Some considerations if you want to use QuadQuad2Drv. Looking at the yellow jacket, it is specified as 9A stall current. The QuadQuad2Drv drivers are specified as 6A, but have automatic current limiting at 8A. Basically, you can safely run the yellow jacket continuously at 2/3 power at 12V. Also, our boards use SPI to communicate, so consider whether your shields also use SPI and how they will interact. Our boards do have resistors on the SPI output to prevent things from blowing up should you accidentally get this wrong. Have you worked with SPI before?

Also, I just saw the price of the RoboClaw controller recommended for the yellow jacket and nearly died. It looks like a good controller, though, if you want to consider it.

I’ve received an email with another message from you, but it’s not showing on RobotShop. I’ll reply to that anyway.

It is worth noting that the BLDC motors used in RC are typically sensorless, meaning they use the EMF feedback to determine when a motor is rotating instead of using Hall sensors. This requires a higher minimum speed to produce the feedback, which isn’t a problem with RC airplanes. Also, if you have enough gearing, it won’t be a problem.

If it has Hall sensors such as the one you linked, one should be able to get some pretty good slow control out of them if it is geared (but I haven’t tried this yet). Remember without gearing you only get a 120 degree resolution and this could cause problems at the slow/stationary end. (Actually, I just realized this is rubbish. There are just three phrases, but typically many multiples per rotation, so the resolution is much higher.) The sensor signals are different from quadrature, though - for one, there are three wires instead of two. QuadQuad2Drv does not support inputs such as RC servo output (which is basically a special kind of PWM), but could in theory and it’s on my list. I thought you wanted to drive it with an Arduino, though?

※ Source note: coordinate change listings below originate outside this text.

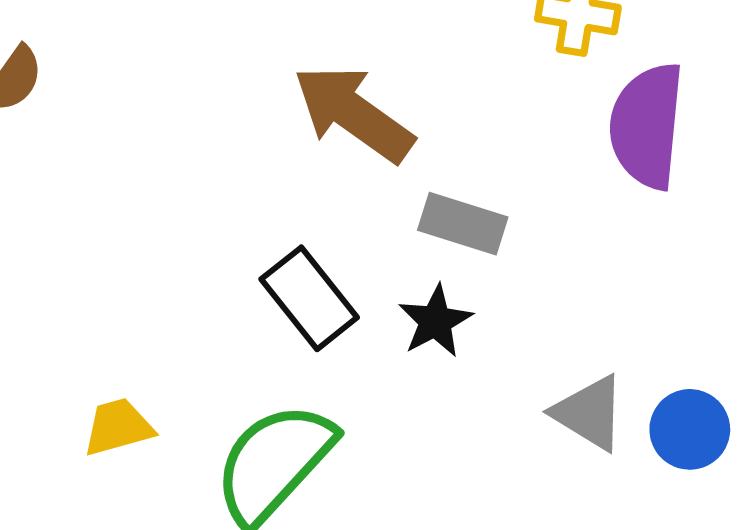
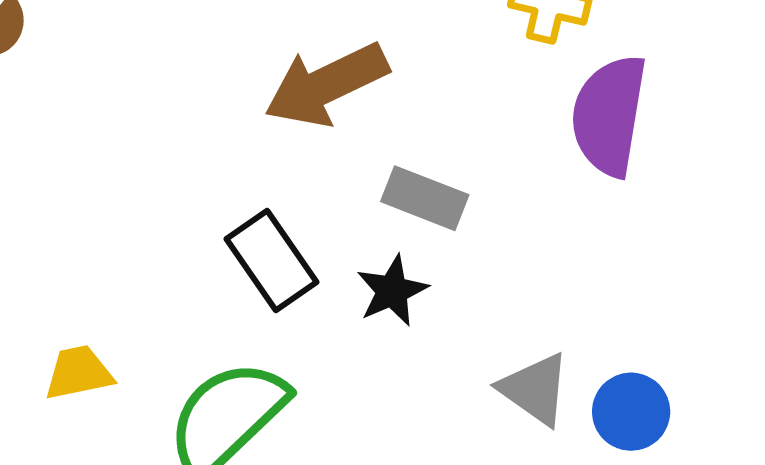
brown arrow: (354, 113) -> (326, 85), turned -65

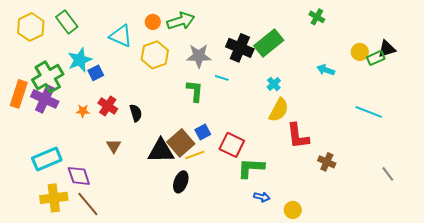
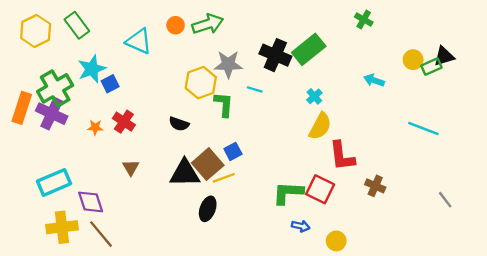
yellow hexagon: (155, 55) -> (201, 83), moved
black semicircle: (136, 113) -> (179, 124), moved, turned 126
red square: (232, 145) -> (320, 189), moved

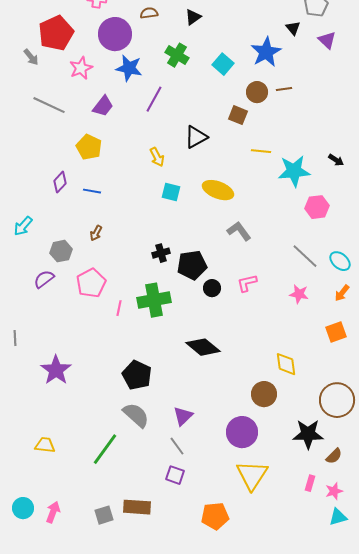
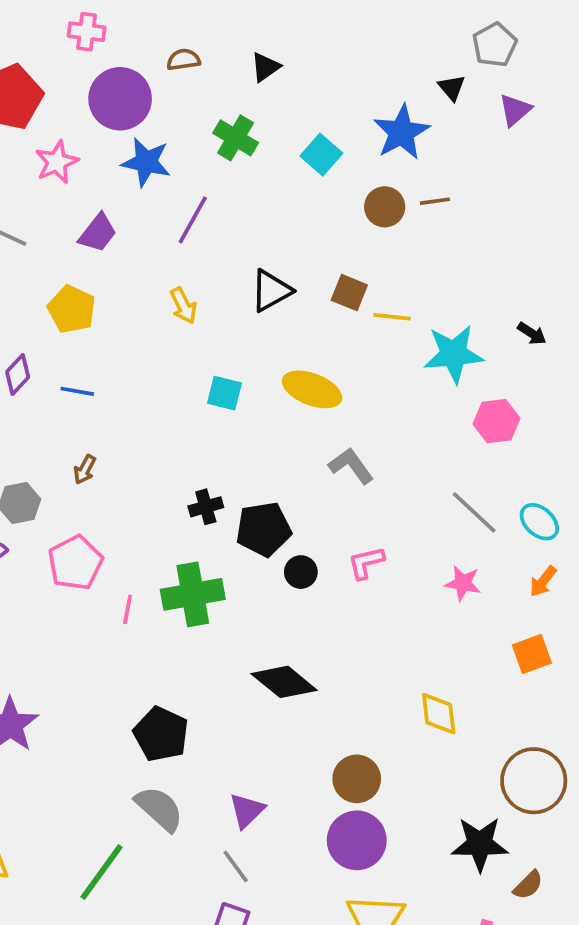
purple triangle: (327, 40) -> (515, 110), turned 36
brown square: (238, 115) -> (349, 293), moved
yellow arrow: (157, 157) -> (183, 306), moved
brown circle: (264, 394) -> (357, 779), moved

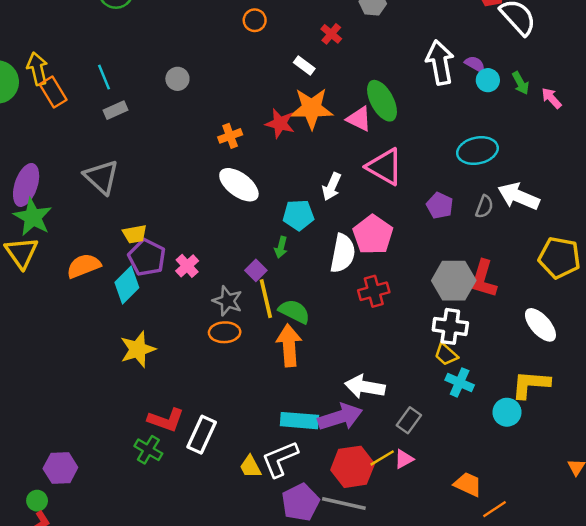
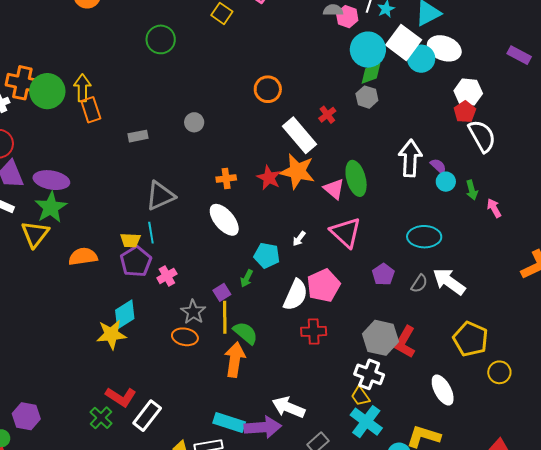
orange circle: (255, 20) -> (268, 89), size x1.4
white rectangle: (304, 65) -> (299, 135), size x2.0
cyan line: (104, 77) -> (151, 233), moved
gray triangle: (101, 177) -> (160, 196), moved, turned 40
purple ellipse: (26, 185) -> (51, 180), turned 68
white arrow: (332, 187) -> (299, 239), size x0.7
cyan diamond: (127, 285) -> (125, 314), moved
cyan cross: (460, 382) -> (366, 422), size x1.4

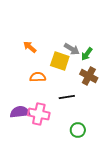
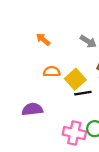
yellow square: (60, 61) -> (75, 79), moved, turned 30
pink cross: (39, 114) -> (74, 133), moved

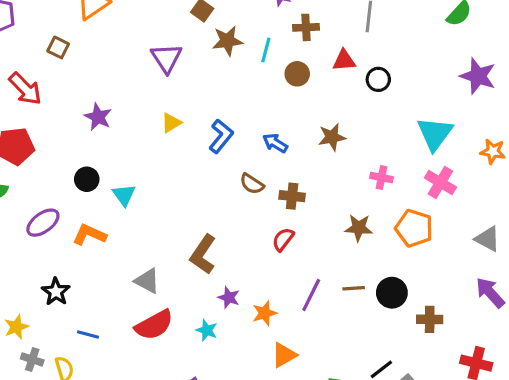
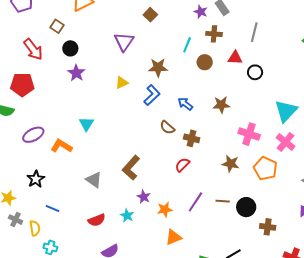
brown star: (227, 41) -> (158, 68), moved
pink cross: (382, 177) -> (249, 134), size x1.5
black circle: (87, 179) -> (70, 48), moved
red semicircle: (154, 325) -> (97, 220), moved, size x0.7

BLDC motors are awesome and I definitely want to build a controller such as the one you describe, or something that can go between the QuadQuad2Drv and such a motor. I had a quick look and found the DRV8307 IC that can drive such a motor from the QuadQuad2Drv (I’m sure there are others), but couldn’t find anything that can convert the Hall sensors to quadrature. However, you could fit an external quadrature wheel on the motor shaft.

If you want to use a BLDC motor with hall feedback controlled from Arduino, I expect you’d find speed controllers specifically for this purpose. If not, let me know as you may have discovered a market gap worth filling.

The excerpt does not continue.